## WHAT YOU HAVE TO DO
While reading through the material below, copy each line that holds the word "Bangkok".

□ □ □ □

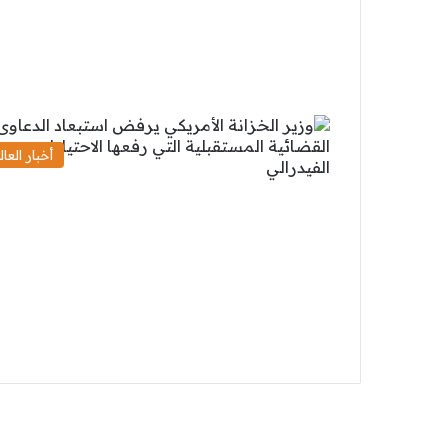
أخبار العال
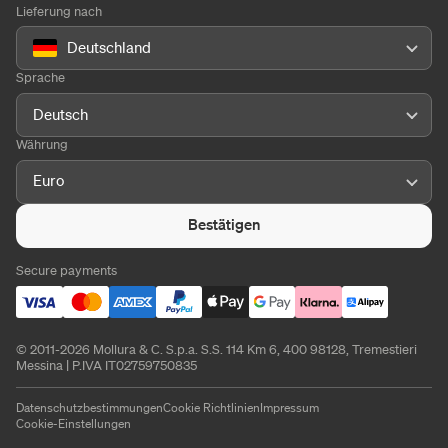
Lieferung nach
Deutschland
Sprache
Deutsch
Währung
Euro
Bestätigen
Secure payments
© 2011-2026 Mollura & C. S.p.a. S.S. 114 Km 6, 400 98128, Tremestieri
Messina | P.IVA IT02759750835
Datenschutzbestimmungen
Cookie Richtlinien
Impressum
Cookie-Einstellungen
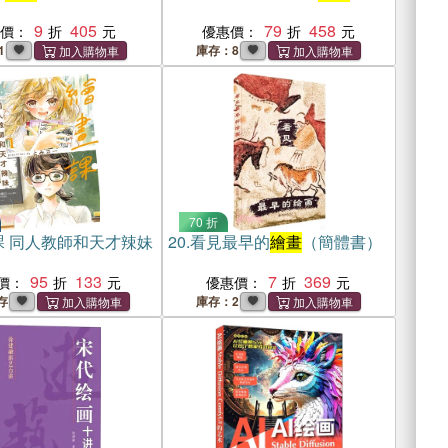
9
405
79
458
惠價：
優惠價：
1
庫存：8
70 折
課 同人教師和天才辣妹
20.
看見最早的
繪畫
（簡體書）
95
133
7
369
價：
優惠價：
存
庫存：2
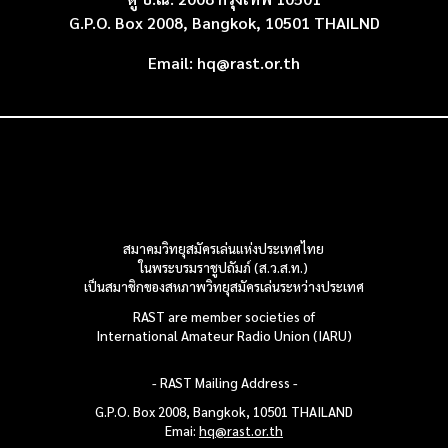
G.P.O. Box 2008, Bangkok, 10501 THAILND
Email:
hq@rast.or.th
สมาคมวิทยุสมัครเล่นแห่งประเทศไทย
ในพระบรมราชูปถัมภ์ (ส.ว.ส.ท.)
เป็นสมาชิกของสหภาพวิทยุสมัครเล่น
ระหว่างประเทศ
RAST are member societies of
International Amateur Radio Union (IARU)
- RAST Mailing
Address -
G.P.O. Box 2008, Bangkok, 10501
THAILAND
Emai:
hq@rast.or.th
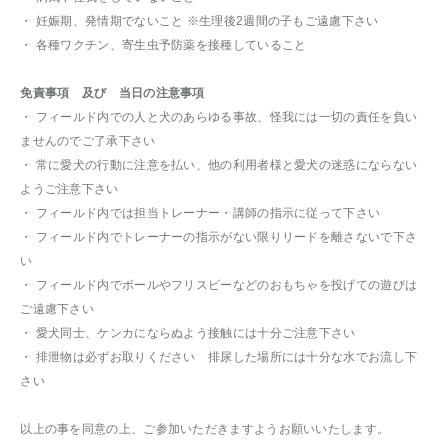
・ 妊娠期、発情期でないこと ※生理後2週間の子もご遠慮下さい
・ 各種ワクチン、寄生虫予防薬を接種していること
免責事項 及び 当日の注意事項
・ フィールド内での人と犬のあらゆる事故、怪我には一切の責任を負い
ませんのでご了承下さい
・ 常に愛犬の行動に注意を払い、他の利用者様と愛犬の迷惑にならない
ようご注意下さい
・ フィールド内では担当トレーナー・講師の指示に従って下さい
・ フィールド内でトレーナーの指示がない限りリードを離さないで下さ
い
・ フィールド内でボールやフリスビーなどのおもちゃを投げての遊びは
ご遠慮下さい
・ 愛犬同士、ケンカにならぬよう接触には十分ご注意下さい
・ 排泄物は必ずお取りください 排尿した場所には十分な水でお流し下
さい
以上の事を同意の上、ご参加いただきますようお願いいたします。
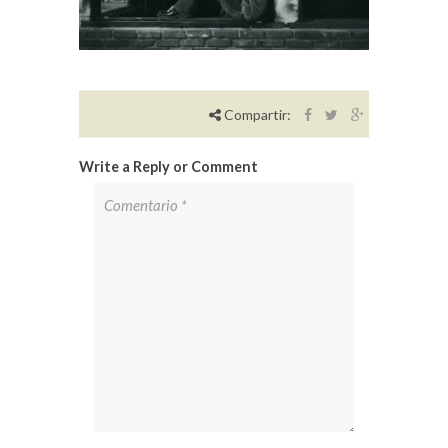
Compartir:
Write a Reply or Comment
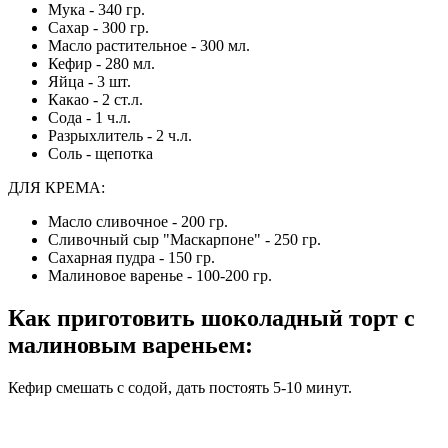
Мука - 340 гр.
Сахар - 300 гр.
Масло растительное - 300 мл.
Кефир - 280 мл.
Яйца - 3 шт.
Какао - 2 ст.л.
Сода - 1 ч.л.
Разрыхлитель - 2 ч.л.
Соль - щепотка
ДЛЯ КРЕМА:
Масло сливочное - 200 гр.
Сливочный сыр "Маскарпоне" - 250 гр.
Сахарная пудра - 150 гр.
Малиновое варенье - 100-200 гр.
Как приготовить шоколадный торт с
малиновым вареньем
:
Кефир смешать с содой, дать постоять 5-10 минут.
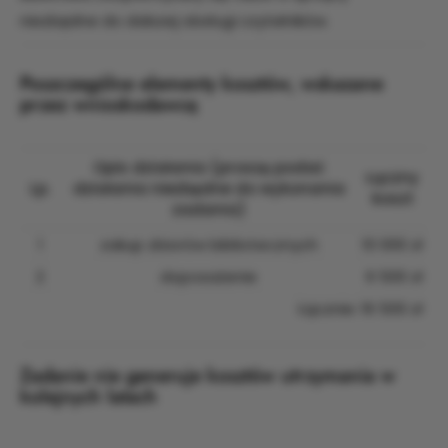
niezbędne do dalszej obsługi czytelników.
Poszczególne elementy kosztów, wskazane
przez wnioskodawcę
Opis działania (proszę podać
Łączny
Lp.
działania niezbędne do wykonania
koszt
zadania)
1
zakup zbiorów bibliotecznych
10 000 zł
2
doposażenie
6 500 zł
Łącznie: 16 500 zł
Zadanie nie generuje kosztów utrzymania w
kolejnych latach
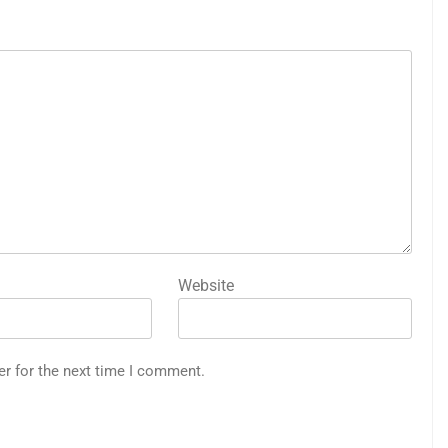
Website
er for the next time I comment.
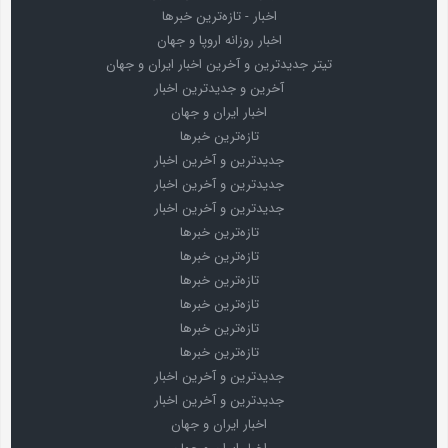
اخبار - تازه‌ترین خبرها
اخبار روزانه اروپا و جهان
تیتر جدیدترین و آخرین اخبار ایران و جهان
آخرین و جدیدترین اخبار
اخبار ایران و جهان
تازه‌ترین خبرها
جدیدترین و آخرین اخبار
جدیدترین و آخرین اخبار
جدیدترین و آخرین اخبار
تازه‌ترین خبرها
تازه‌ترین خبرها
تازه‌ترین خبرها
تازه‌ترین خبرها
تازه‌ترین خبرها
تازه‌ترین خبرها
جدیدترین و آخرین اخبار
جدیدترین و آخرین اخبار
اخبار ایران و جهان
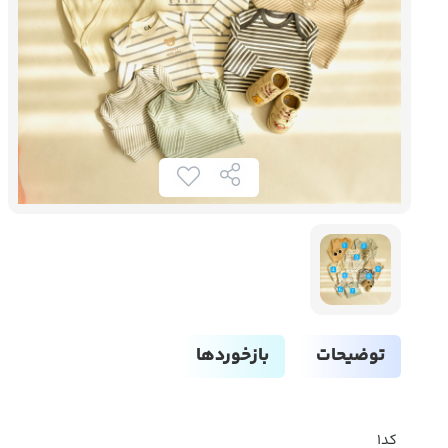
توضیحات
بازخوردها
کد1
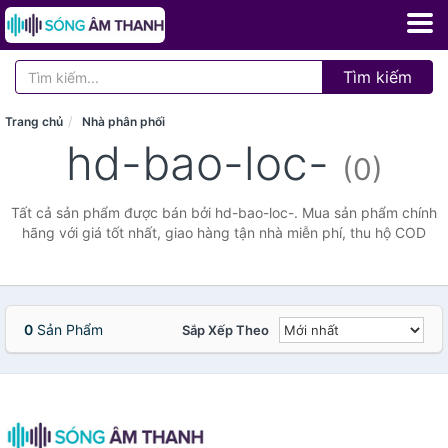
Tìm kiếm
Trang chủ
Nhà phân phối
hd-bao-loc-
(0)
Tất cả sản phẩm được bán bởi hd-bao-loc-. Mua sản phẩm chính
hãng với giá tốt nhất, giao hàng tận nhà miễn phí, thu hộ COD
0
Sản Phẩm
Sắp Xếp Theo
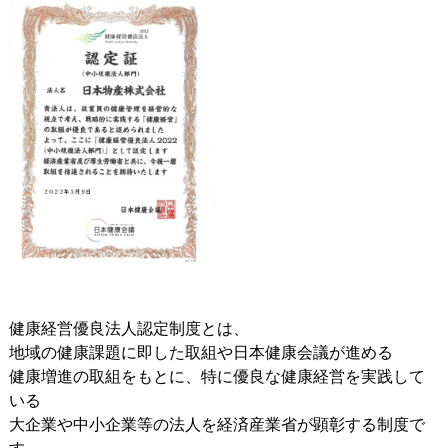
健康経営優良法人認定制度とは、
地域の健康課題に即した取組や日本健康会議が進める
健康増進の取組をもとに、特に優良な健康経営を実践して
いる
大企業や中小企業等の法人を経済産業省が顕彰する制度で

□ □ □ □

## RESULT
G.P.O. Box 2008, Bangkok, 10501 THAILND
G.P.O. Box 2008, Bangkok, 10501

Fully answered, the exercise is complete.